Una sindrome da autodistruzione, proprio al cospetto dell'uomo, Luciano Spalletti, che aveva creato la squadra perfetta. «Lo può allenare chiunque questo Napoli», si era illuso 10 mesi fa De Laurentiis. Sì, certo, lo abbiamo visto. Eccolo il risultato: la squadra è la stessa, con Ostigard al posto di Kim e c'è un avversario, il Frosinone, che si prende gioco di lei, strappa in mille pezzi l'illusione del quinto posto e del ritorno in Champions. E tutto questo nel suo Maradona, davanti a 50mila persone che non hanno preferito le spiagge a questa fitta al cuore. E con sette acquisti, da giugno in poi, tutti altrove. Compreso Natan, l'erede del coreano. «Sappiamo bene quello che stiamo facendo», disse il patron in estate quando arrivo il ragazzino dal Brasile. Quindici gol presi nelle ultime 11 gare, la papera di Meret e il vuoto di Rrhamani e Ostigard come simbolo dell'annata nera. Nel 2024, solo con la Lazio, il portiere ha finito una partita senza prendere gol. Per il resto, la difesa è un disastro.

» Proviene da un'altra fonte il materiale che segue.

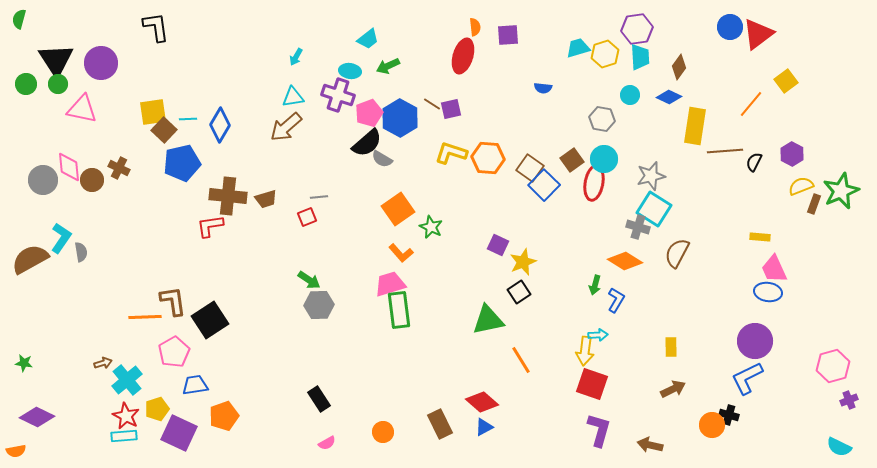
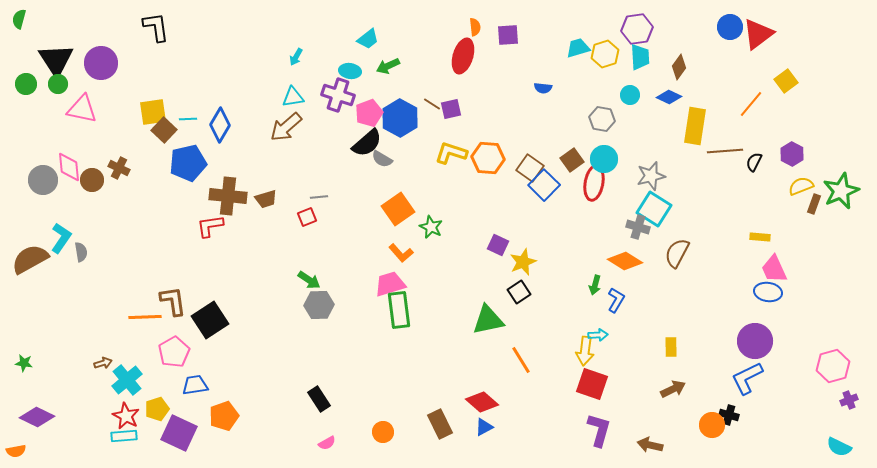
blue pentagon at (182, 163): moved 6 px right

Con un portiere, in questa era moderna, che deve pensare con i piedi, specialmente nelle squadre di Calzona, dove il titolare del ruolo è sollecitato al punto da diventare il libero aggiunto. Niente, il numero uno friulano si è fatto sorprendere. Anche se ha persino salvato dal tracollo su Seck. E senza dimenticare gli errori clamorosi davanti al portiere di Osimhen, più spesso alle prese con le questioni legate al suo futuro in questa stagione che segnerà il suo addio. Ne esce fuori un altro pomeriggio di scontento per il popolo azzurro, del suo cuore ferito. Pomeriggio di paroloni e parolacce. «A lavorare andate a lavorare». Loro, i calciatori, ci provano ad andare sotto le curve, ma stavolta non si avvicinano più di tanto. E anche gli steward in tribuna Posillipo, forse preoccupati, fanno da scudo all'uscita dei campioni d'Italia. La grande paura del mattino quando la squadra riunita a colazione, ha tremato per le scosse di bradisismo, nel ritiro sulla Solfatara, sembra poca roba rispetto ai brividi per quello che è successo. È un cupio dissolvi, non c'è nulla da fare: non c'è neppure tempo per psichiatri. È un'altra figuraccia memorabile: una squadra che scende in campo solo col corpo e non con la testa, e quel corpo lo usa per ciondolare sul prato, senza offrire nulla. Impossibile che si tratti di una semplice crisi di motivazioni o di preparazione atletica.
La caduta libera
I due gol di Cheddira, core ngrato, esploso nel Bari e destinato a tornare a Napoli, contro una difesa inesistente, l'incapacità degli azzurri di muovere il pallone a una velocità decente, tutti i protagonisti che sembrano i fratelli sfortunati degli stessi giocatori campioni d'Italia. La verità è che in tutto questo disastro, l'unico che potrebbe portare regole chiare e risultati è Antonio Conte, che rivoluzionerebbe Castel Volturno e il Napoli.